To reiterate, it is Kendi, not Tuvel, who took up the transracialism equivalency in an anti-transgender direction. He thinks people should identify with the races assigned to them at birth – and therefore likewise with the genders. If you think anyone deserves cancellation for advocating that position (which I absolutely do not), you should be cancelling Kendi and not Tuvel.
But Kendi’s point is telling and importnat because it reveals a deeper contradiction in the Social Justice movement’s underlying philosophy, which is expressive individualist when it comes to gender yet essentialist when it comes to race: don’t let your biological sex determine who you are, but do let the colour of your skin determine it! I am allowed to wear all the girly shit I want, but God help me if I try to wear dreadlocks or hang a dream catcher. I am culturally appropriating everything feminine, and somehow that gets encouraged while racial cultures are newly expected to self-segregate in a way that they were not before.
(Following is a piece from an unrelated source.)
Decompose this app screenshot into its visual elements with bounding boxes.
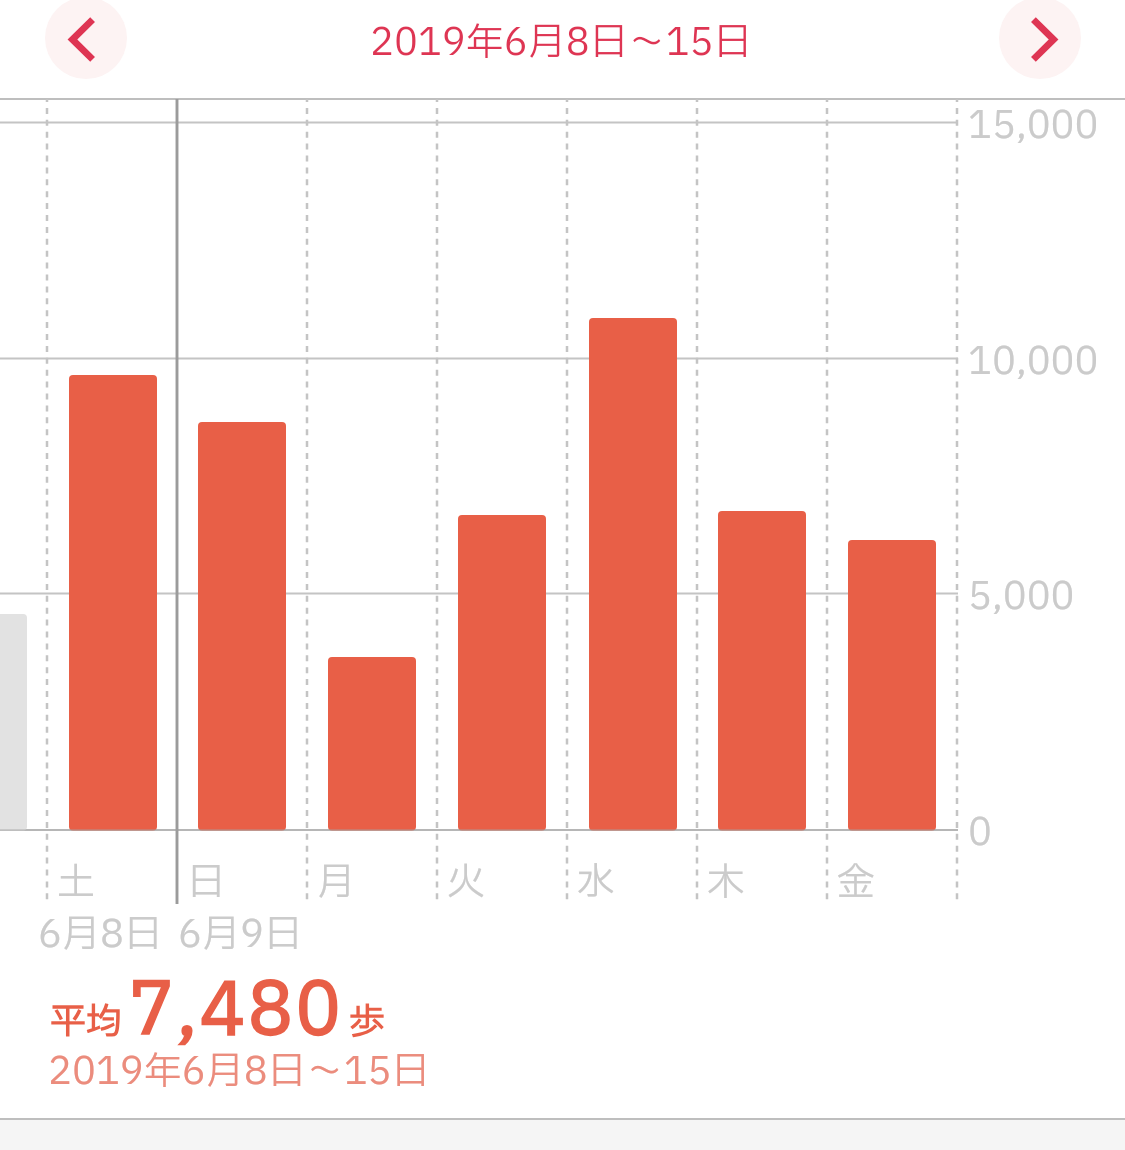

For all my overall disdain for Kendi and his embarrassingly weak arguments, I’ll grant that his anti-trans position at least gives him more consistency than is common in the movement. Tuvel and I take a consistent expressive individualist position, which Tuvel appropriately grounds in John Stuart Mill’s On Liberty: the general principle is that biology should not define our identity. A position like Kendi’s, on which it’s “horrifying” to hear someone reject their gender or their race, is at odds with that, and accordingly we reject it – but it is at least consistent on its own essentialist and collectivist grounds.
There are some reasonable objections one could have to transracialism, but in the end I don’t think they stand. I’ll take that point up next time.
I think I understand transgender identity, as when a band wrote and recorded Lola. The band was The Kinks, and “Lola” preceded surgical/hormonal sex change by several years, if not decades: “…girls will be boys and boys will be girls, it’s a mixed up, muddled up, shook up world”…, etc. Maybe The Kinks were prescient, but I doubt that. On the other hand, the term, transracial, seems a bridge too far, if, and only if, it connotes what it sounds like. I’m probably completely in the dark on this. Am probably content to remain in that darkness. Oh, well. My choice. Grandchildren have their parents for counsel and guidance—their job, not mine.
Yes, I do think “Lola” was about someone who would now be considered transgender – less because the Kinks were specially prescient and more because there have always been people who have crossed established gender boundaries. So too, people have always crossed racial boundaries ever since those have been set – and I think both of these kinds of crossings should be encouraged.